An independent ground for reversal involves the trial court's failure to comply with GCR 1963, 785.7(1)(b), which was in effect in 1975, which required the trial court to inform a defendant of the maximum sentence for the offense to which the plea is offered.[2] Since the fine was statutorily mandated, the failure to inform defendant of the maximum consequences of his plea is reversible error. Guilty Plea Cases, 395 Mich. 96; 235 NW2d 132 (1975).[3]

Finally, we find that the trial court failed to elicit a sufficient factual basis to support the defendant's plea, as required by GCR 1963, 785.7(3)(a). In the Guilty Plea Cases, supra, the Court states that a sufficient factual basis must exist to show that the defendant might have been convicted at trial.

In People v McCracken, 88 Mich. App. 286, 295; 276 NW2d 609 (1979), this Court stated: "The gist of conspiracy is an unlawful agreement. There must be a showing of an intent to conspire and an intent to commit the substantive offense * * *. Charges of conspiracy cannot be made out by piling inference upon inference."

*609 In People v Atley, 392 Mich. 298; 220 NW2d 465 (1974), the Court stated that an agreement to sell marijuana could not be inferred from the fact that the parties jointly harvested and possessed 127 pounds of marijuana, even though at least one of the defendants had intended to sell the marijuana. The Court said that acquisition of 127 pounds of marijuana would support an inference of an intent to sell, but could not support the "inference upon an inference" of an agreement to sell, which is the essence of conspiracy.

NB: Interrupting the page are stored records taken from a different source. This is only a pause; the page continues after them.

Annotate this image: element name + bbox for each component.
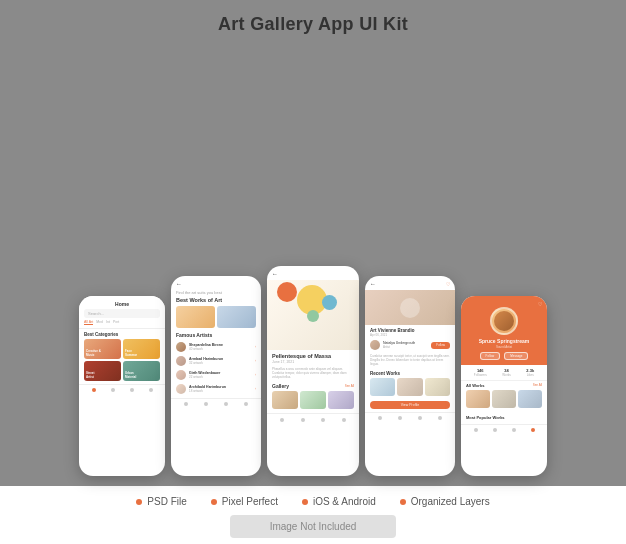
p1-nav-search[interactable] [111,388,115,392]
p3-gallery-item-2[interactable] [300,391,326,409]
p5-followers-label: Followers [474,373,487,377]
p5-all-works-title: All Works [466,383,484,388]
p1-best-categories-title: Best Categories [79,329,165,339]
p4-nav-search[interactable] [398,416,402,420]
p5-see-all-btn[interactable]: See All [533,383,542,388]
p2-header: ← [171,276,261,290]
p4-follow-role: Artist [383,345,428,349]
p2-nav-profile[interactable] [244,402,248,406]
p2-artist-avatar-4 [176,384,186,394]
p3-back-icon[interactable]: ← [272,271,278,277]
p4-follow-button[interactable]: Follow [431,342,450,349]
search-placeholder: Search... [88,311,104,316]
page-title: Art Gallery App UI Kit [0,14,626,35]
p4-recent-works-row [370,378,450,396]
p5-stat-likes: 2.3k Likes [526,368,534,377]
p2-see-all-4[interactable]: › [255,387,256,391]
p2-art-item-1[interactable] [176,306,215,328]
p2-artist-row-2[interactable]: Armbad Harimburun 32 artwork › [171,354,261,368]
feature-dot-ios [302,499,308,505]
p1-search[interactable]: Search... [84,309,160,318]
p1-tab-modernism[interactable]: Mod [96,320,103,325]
p2-nav-heart[interactable] [224,402,228,406]
p5-artist-role: Sound Artist [496,345,512,349]
p4-nav-heart[interactable] [418,416,422,420]
feature-pixel: Pixel Perfect [211,496,278,507]
p5-popular-works-title: Most Popular Works [466,415,505,420]
p5-popular-works-header: Most Popular Works [466,415,542,420]
p1-nav-heart[interactable] [130,388,134,392]
p3-gallery-item-1[interactable] [272,391,298,409]
p4-recent-work-1[interactable] [370,378,395,396]
p3-see-all[interactable]: See All [345,384,354,388]
p2-art-item-2[interactable] [217,306,256,328]
p2-artist-info-2: Armbad Harimburun 32 artwork [189,357,252,365]
p1-nav-profile[interactable] [149,388,153,392]
p1-cat-face[interactable]: FaceSummar [123,339,160,359]
p1-cat-urban[interactable]: UrbanMaterial [123,361,160,381]
p4-description: Curabitur aenean suscipit tortor, ut sus… [365,352,455,369]
p1-tab-allart[interactable]: All Art [84,320,93,325]
p5-message-button[interactable]: Message [504,352,528,360]
p3-art-title: Pellentesque of Massa [267,350,359,360]
p4-nav-profile[interactable] [438,416,442,420]
p1-tab-interior[interactable]: Int [106,320,110,325]
p2-artist-count-4: 18 artwork [189,389,252,393]
p2-find-text: Find the art suits you best [171,290,261,297]
p4-follow-section: Natalya Undergrouth Artist Follow [365,338,455,352]
p4-follow-info: Natalya Undergrouth Artist [383,341,428,349]
p4-recent-work-2[interactable] [397,378,422,396]
p4-top-shape [400,298,420,318]
p5-nav-profile[interactable] [531,428,535,432]
feature-label-ios: iOS & Android [313,496,376,507]
phone-artwork-detail: ← Pellentesque of Massa June 17, 2021 Ph… [267,266,359,476]
p5-heart-icon[interactable]: ♡ [538,301,542,307]
p2-see-all-1[interactable]: › [255,345,256,349]
p5-follow-button[interactable]: Follow [480,352,501,360]
p1-cat-face-label: FaceSummar [125,349,137,357]
p2-artist-count-3: 22 artwork [189,375,252,379]
p5-work-item-2[interactable] [492,390,516,408]
p1-cat-street[interactable]: StreetArtist [84,361,121,381]
p4-back-icon[interactable]: ← [370,281,376,287]
p4-view-profile-button[interactable]: View Profile [370,401,450,409]
p3-nav-heart[interactable] [321,418,325,422]
p1-nav-home[interactable] [92,388,96,392]
p4-heart-icon[interactable]: ♡ [446,281,450,287]
p2-back-icon[interactable]: ← [176,281,182,287]
p2-artist-row-4[interactable]: Archibald Harimburun 18 artwork › [171,382,261,396]
p5-avatar-inner [494,311,514,331]
p3-header: ← [267,266,359,280]
p1-cat-creative[interactable]: Creative &Music [84,339,121,359]
p2-artist-row-1[interactable]: Shepardelisa Birone 40 artwork › [171,340,261,354]
p4-recent-work-3[interactable] [425,378,450,396]
p5-nav-home[interactable] [474,428,478,432]
p4-artist-name-section: Art Vivienne Brandio Apr 06, 2021 [365,325,455,338]
p3-nav-home[interactable] [280,418,284,422]
phone-artist-profile: ← ♡ Art Vivienne Brandio Apr 06, 2021 Na… [365,276,455,476]
p4-nav-home[interactable] [378,416,382,420]
features-row: PSD File Pixel Perfect iOS & Android Org… [136,496,489,507]
p2-artist-info-4: Archibald Harimburun 18 artwork [189,385,252,393]
p3-flower-circle-2 [277,282,297,302]
p3-nav-search[interactable] [301,418,305,422]
p2-see-all-3[interactable]: › [255,373,256,377]
image-not-included-label: Image Not Included [230,515,397,538]
p3-gallery-item-3[interactable] [328,391,354,409]
p5-work-item-1[interactable] [466,390,490,408]
p1-tab-portrait[interactable]: Port [113,320,119,325]
p5-nav-search[interactable] [493,428,497,432]
p1-bottom-nav [79,384,165,395]
p2-artist-row-3[interactable]: Girth Wiedenbauer 22 artwork › [171,368,261,382]
p5-likes-label: Likes [526,373,534,377]
p2-nav-search[interactable] [204,402,208,406]
p2-see-all-2[interactable]: › [255,359,256,363]
p5-work-item-3[interactable] [518,390,542,408]
p5-nav-heart[interactable] [512,428,516,432]
p2-bottom-nav [171,398,261,409]
p3-nav-profile[interactable] [342,418,346,422]
feature-psd: PSD File [136,496,186,507]
p2-nav-home[interactable] [184,402,188,406]
p3-flower-circle-3 [322,295,337,310]
p3-description: Phasellus a arcu commodo ante aliquam ve… [267,367,359,383]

In the instant case, the defendant's statements were sufficient to establish that defendant was a middleman or supplier to another supplier, but there is no evidence that defendant agreed to aid the purchaser in delivering to a third person. Thus, there was an insufficient factual basis to support the conspiracy with which defendant was charged.

Reversed and remanded to allow the defendant an opportunity to withdraw his guilty plea.

NOTES

[1] People v Nickerson (Docket No. 28350, decided April 1, 1977 [unreported]).

[2] We note that in its present form, GCR 1963, 785.7(1)(b) only requires the trial court to inform defendant of the maximum possible prison sentence for the offense. Apparently, under the present rule, the failure to mention the possibility of a fine would not be erroneous. However, this would not change our holding in the instant case, since a trial court could not validly impose a fine where there is a sentence bargain without informing the defendant about the fine prior to accepting his plea.

[3] We distinguish People v Cueller, 73 Mich. App. 88; 250 NW2d 553 (1976), where the Court decided that any error in failing to inform defendant of a possible $2,500 fine was harmless because there was no fine imposed.